Coleman v. Lemke

Decision Date08 January 2014
Docket NumberNo. 12–2000.,12–2000.
Citation739 F.3d 342
PartiesMaurice COLEMAN, Petitioner–Appellant, v. Michael LEMKE, Warden, Respondent–Appellee.
CourtU.S. Court of Appeals — Seventh Circuit

OPINION TEXT STARTS HERE

Steven Shobat, Attorney, Chicago, IL, for PetitionerAppellant.

Drew Meyer, Attorney, Office of The Attorney General, Chicago, IL, for RespondentAppellee.

Before KANNE, ROVNER, and WILLIAMS, Circuit Judges.

WILLIAMS, Circuit Judge.

Maurice Coleman's collateral challenge of his 1983 murder and armed robbery convictions is before us a second time. In the first appeal, we reversed the district court's denial of Coleman's habeas petition. Coleman v. Hardy (“ Coleman I ”), 628 F.3d 314, 323 (7th Cir.2010). We concluded that the facts underlying Coleman's petition could potentially demonstrate his actual innocence of the state charges and ordered the district court to conduct an evidentiary hearing on the issue. Id. at 322–23 (citing 28 U.S.C. § 2254(e)(2)(B)). On remand, the parties completed discovery and the district court held a two-day evidentiary hearing. After the hearing, the district court examined the entirety of the evidentiary record and concluded that Coleman had not satisfied the actual innocence standard. Because Coleman needed to make this showing in order for the court to excuse his failure to exhaust state remedies and consider his substantive ineffective habeas claim, the court denied his petition.

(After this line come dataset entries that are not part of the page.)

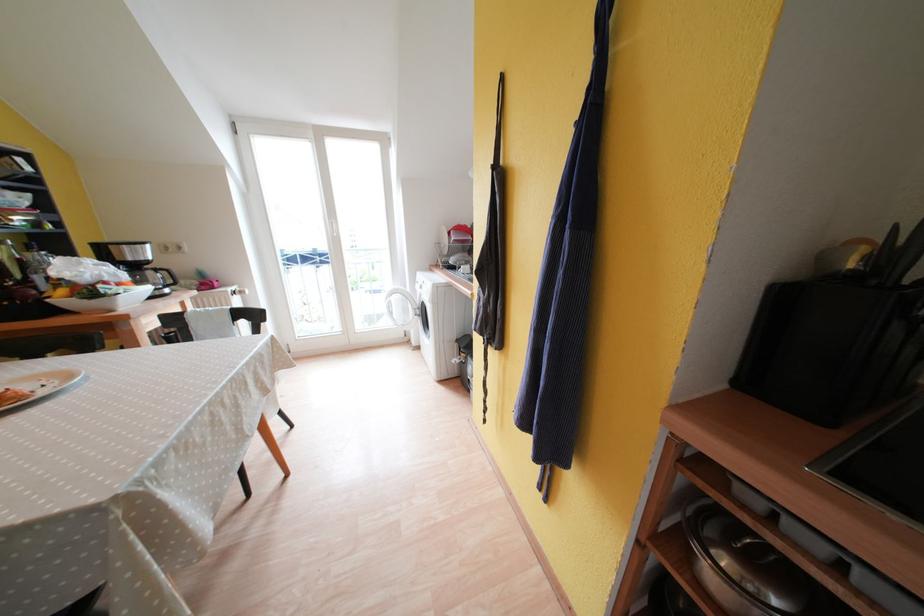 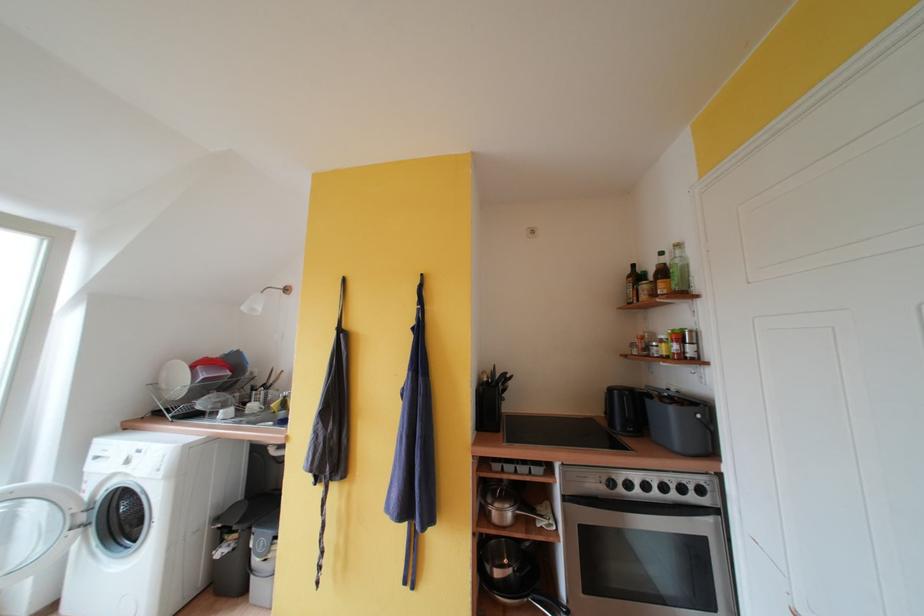 In the second image, find the point that corresponds to point (456, 236) in the first image.

(199, 371) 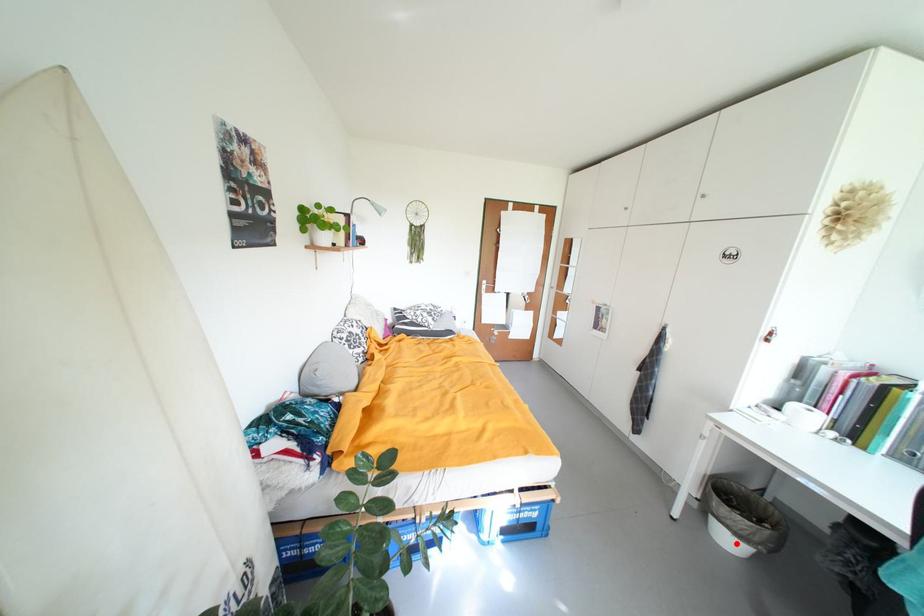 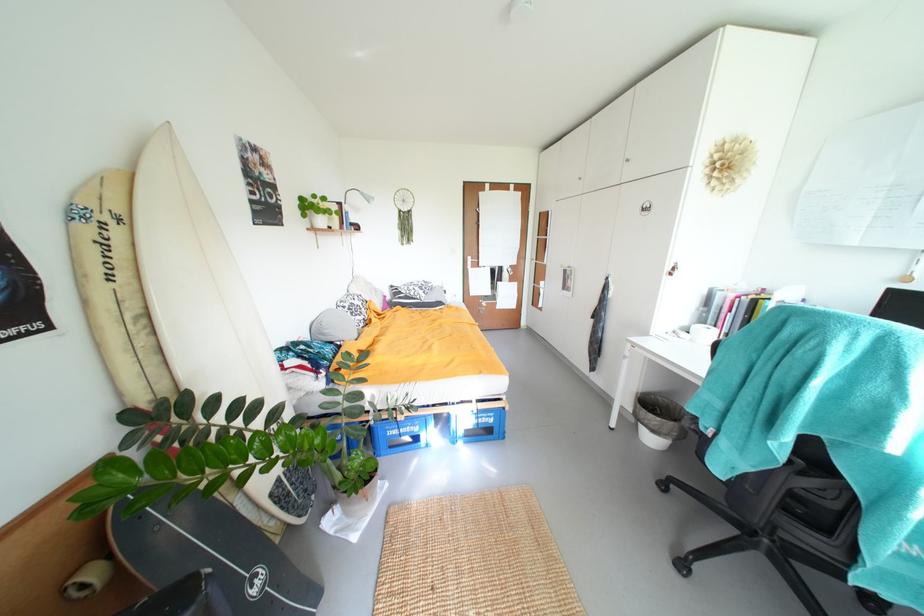 Where in the second image is the point corresponding to the highlighted location from the first image?

(659, 442) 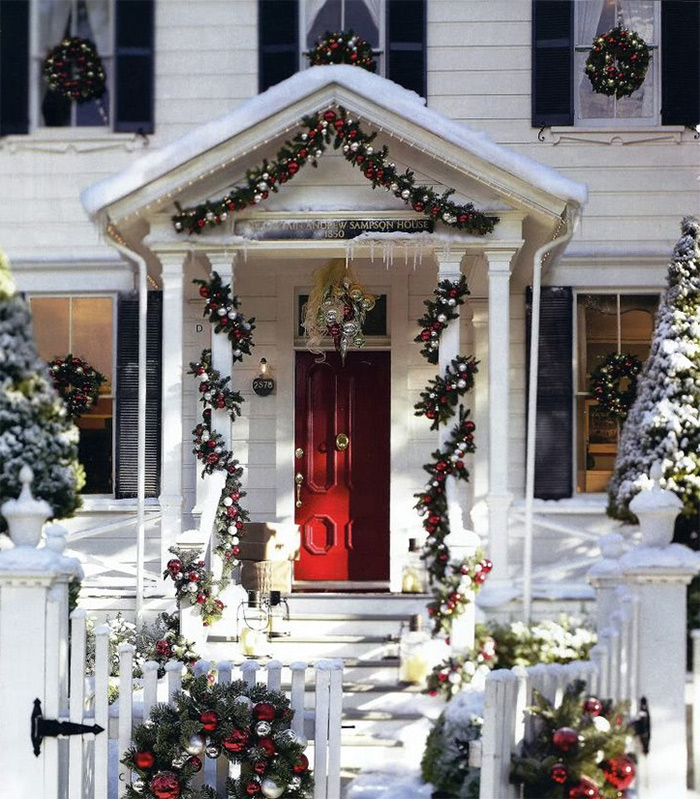 At what (x,y) coordinates should I click in order to perform the action: click on lights. Please return your answer as a coordinate pair (x, y). This screenshot has height=799, width=700. Looking at the image, I should click on (397, 653), (257, 644). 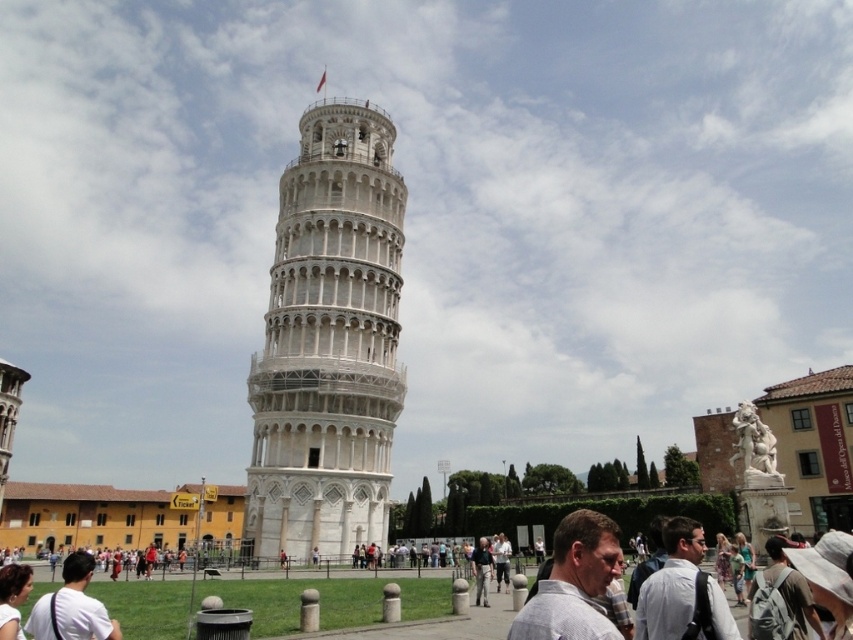 Question: Is white cotton shirt at lower left behind brown hair at lower left?

Choices:
 (A) yes
 (B) no

Answer: (A)

Question: Which object appears farthest from the camera in this image?

Choices:
 (A) white stone tower at center
 (B) light brown backpack at center

Answer: (A)

Question: Considering the real-world distances, which object is farthest from the white cotton shirt at lower right?

Choices:
 (A) brown hair at lower left
 (B) white stone tower at center
 (C) light brown backpack at lower right

Answer: (A)

Question: Which object appears farthest from the camera in this image?

Choices:
 (A) brown hair at lower left
 (B) dark blue jeans at center
 (C) white cotton shirt at lower left
 (D) white shirt at lower right

Answer: (B)

Question: Considering the relative positions of white marble tower at center and white stone tower at center in the image provided, where is white marble tower at center located with respect to white stone tower at center?

Choices:
 (A) above
 (B) below

Answer: (A)

Question: Considering the relative positions of dark blue jeans at center and floral dress at center in the image provided, where is dark blue jeans at center located with respect to floral dress at center?

Choices:
 (A) left
 (B) right

Answer: (A) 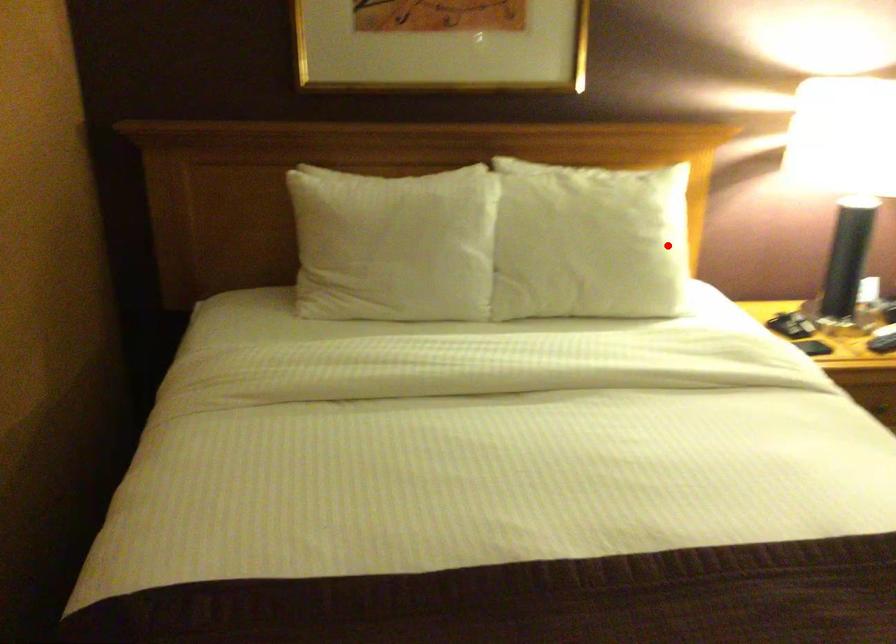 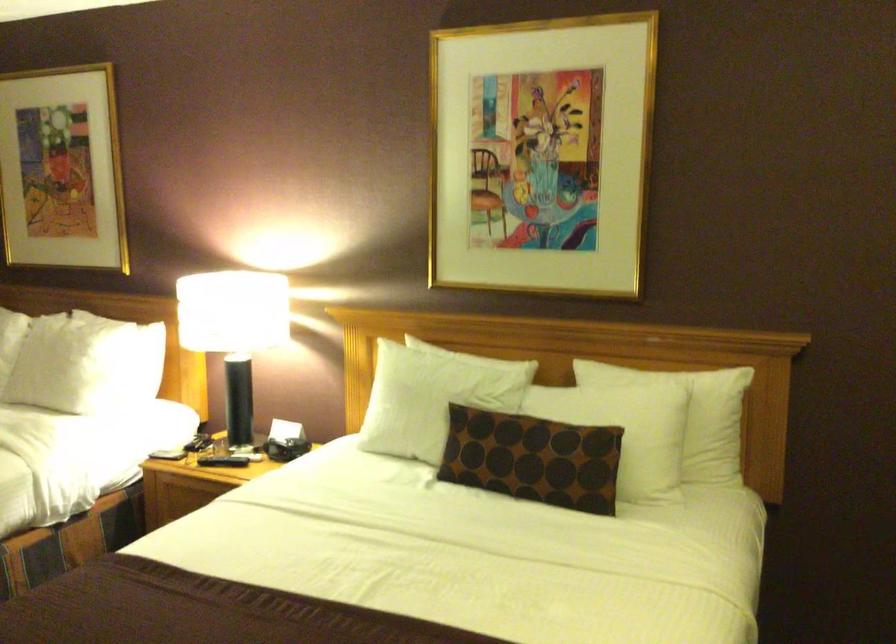 In the second image, find the point that corresponds to the highlighted location in the first image.

(73, 364) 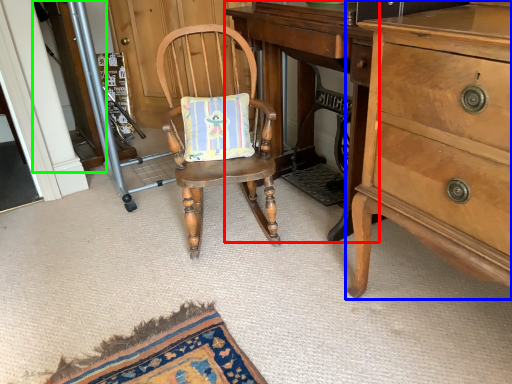 Question: Considering the real-world distances, which object is closest to changing table (highlighted by a red box)? cabinetry (highlighted by a blue box) or screen door (highlighted by a green box).

Choices:
 (A) cabinetry
 (B) screen door

Answer: (A) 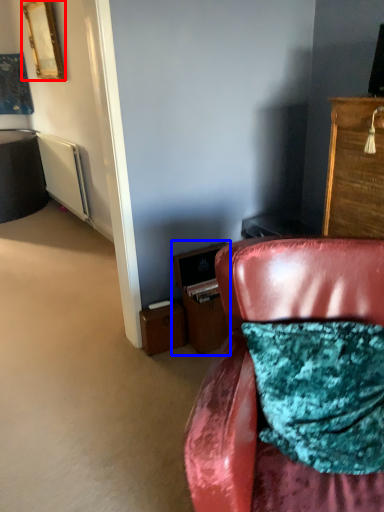 Question: Which object appears farthest to the camera in this image, picture frame (highlighted by a red box) or file cabinet (highlighted by a blue box)?

Choices:
 (A) picture frame
 (B) file cabinet

Answer: (A) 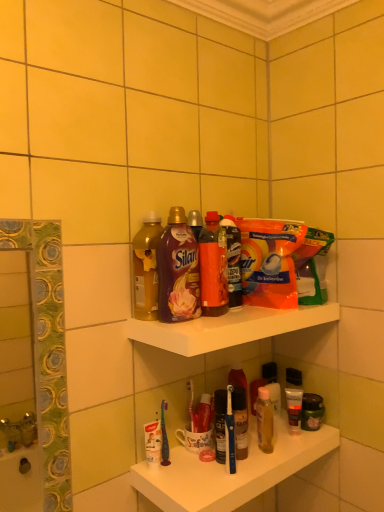 Image resolution: width=384 pixels, height=512 pixels. What are the coordinates of `vacant area that is in front of matte plastic bottle at upper center, marked as the second bottle in a left-to-right arrangement` in the screenshot? It's located at (185, 326). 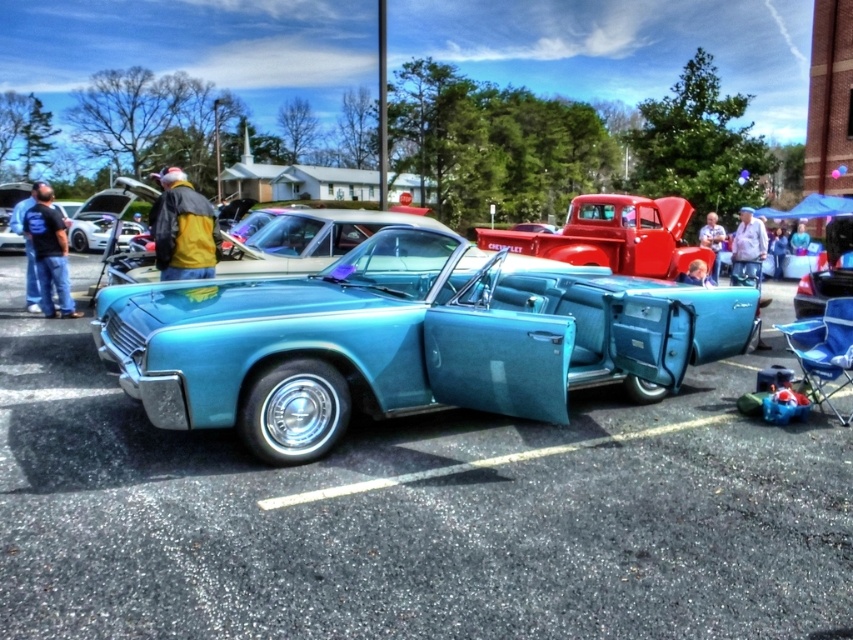 Is teal leather convertible at center wider than shiny red truck at center?

Incorrect, teal leather convertible at center's width does not surpass shiny red truck at center's.

Is teal leather convertible at center to the left of shiny red truck at center from the viewer's perspective?

Indeed, teal leather convertible at center is positioned on the left side of shiny red truck at center.

Locate an element on the screen. The width and height of the screenshot is (853, 640). teal leather convertible at center is located at coordinates (403, 340).

Can you confirm if teal metallic car at center is smaller than teal leather convertible at center?

Correct, teal metallic car at center occupies less space than teal leather convertible at center.

Is teal metallic car at center positioned in front of teal leather convertible at center?

No, it is behind teal leather convertible at center.

Is point (62, 605) in front of point (194, 401)?

Yes, point (62, 605) is in front of point (194, 401).

Locate an element on the screen. Image resolution: width=853 pixels, height=640 pixels. teal metallic car at center is located at coordinates (416, 516).

Which is in front, point (78, 560) or point (705, 236)?

Point (78, 560) is in front.

Is point (83, 515) positioned after point (703, 244)?

No, it is not.

Does point (149, 499) lie in front of point (715, 253)?

Yes, point (149, 499) is in front of point (715, 253).

At what (x,y) coordinates should I click in order to perform the action: click on teal metallic car at center. Please return your answer as a coordinate pair (x, y). This screenshot has height=640, width=853. Looking at the image, I should click on (416, 516). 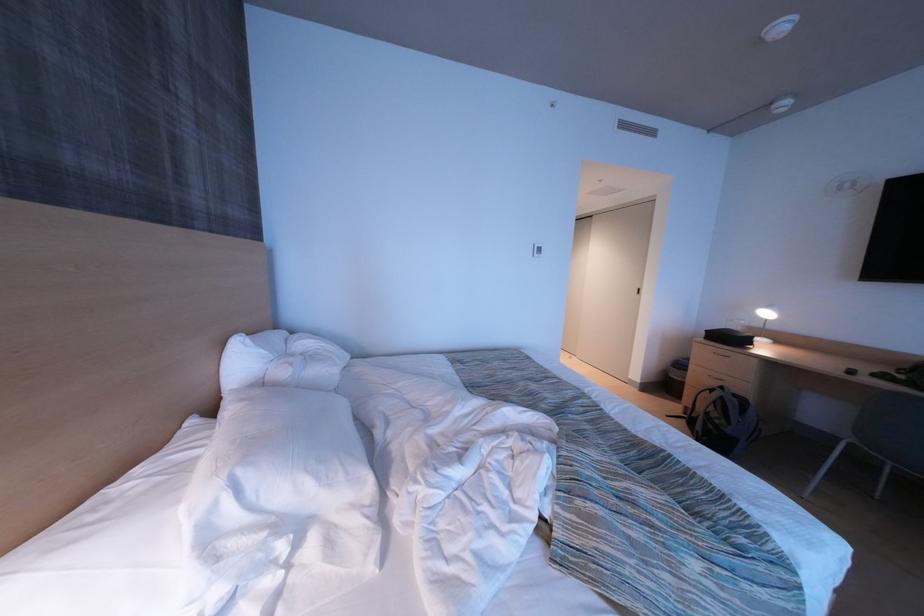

After reviewing the extensive record from Coleman's pretrial investigation, trial, state collateral review, and federal habeas proceedings, we agree with the district court that Coleman has not demonstrated his actual innocence. Much of the evidence Coleman presented to establish his innocence was unreliable. Even though Coleman did introduce evidence that two eyewitnesses were unable to place him at the scene of the crime, this was not enough to overcome the testimony of two eyewitnesses to the crime who identified Coleman as the perpetrator and another witness who implicated Coleman in the murder. Absent a showing of his actual innocence, we must refrain from reviewing the substance of Coleman's procedurally defaulted habeas claims. We affirm the denial of his habeas petition.

I. BACKGROUND1
A. Offense, Investigation, and Trial

On the evening of August 2, 1981, a drug dealer named Terrell Jackson (“TJ”) was shot to death in his home on Chicago's South Side. TJ's brother, Arlander Adamson, and his stepdaughter, Gwen Thomas, were both in the house at the time of the murder. According to Adamson, two men entered the house, pointed their guns at Adamson, tied his hands behind his back, and gagged him. The gunmen forced Adamson up the stairs to TJ's bedroom. Adamson was thrown to the floor, face down. The gunmen repeatedly asked TJ where he kept his money. When TJ refused to cooperate, the assailants fired multiple bullets into him.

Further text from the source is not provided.